EXERCISE DETAILS
Word-for-word reproduction, images excluded: copy every entry below.

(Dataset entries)
○ ○ ○ ○ ○

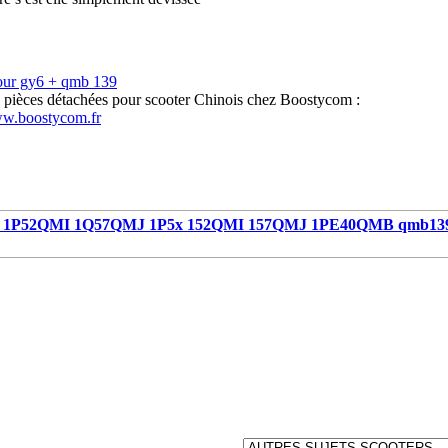
our gy6 + qmb 139
s pièces détachées pour scooter Chinois chez Boostycom :
ww.boostycom.fr
1P52QMI 1Q57QMJ 1P5x 152QMI 157QMJ 1PE40QMB qmb13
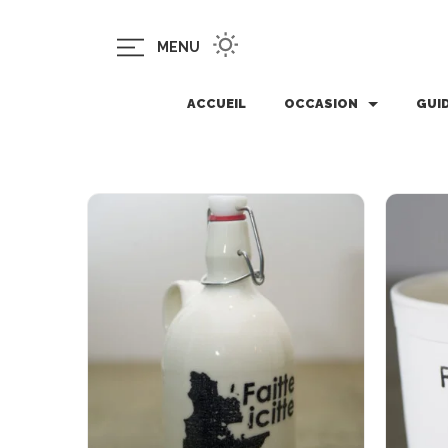
MENU
ACCUEIL
OCCASION
GUI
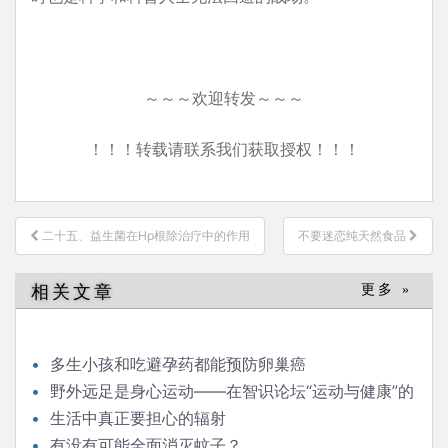
～～～欢迎转发～～～
！！！转载请联系我们获取授权！！！
文
二十五、益生菌在Hp根除治疗中的作用
不要迷恋纯天然食品
章
导
相关文章
更多 »
航
多生小孩和吃避孕药都能预防卵巢癌
野外远足是身心运动——在智识论坛“运动与健康”的
发言
生活中真正要担心的辐射
有没有可能全面消灭蚊子？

○ ○ ○ ○ ○

ANSWER AREA
our gy6 + qmb 139
s pièces détachées pour scooter Chinois chez Boostycom :
ww.boostycom.fr
1P52QMI 1Q57QMJ 1P5x 152QMI 157QMJ 1PE40QMB qmb13
MENU
ACCUEIL
OCCASION
GUI
～～～欢迎转发～～～
！！！转载请联系我们获取授权！！！
文
二十五、益生菌在Hp根除治疗中的作用
不要迷恋纯天然食品
章
导
相关文章
更多 »
航
多生小孩和吃避孕药都能预防卵巢癌
野外远足是身心运动——在智识论坛“运动与健康”的
发言
生活中真正要担心的辐射
有没有可能全面消灭蚊子？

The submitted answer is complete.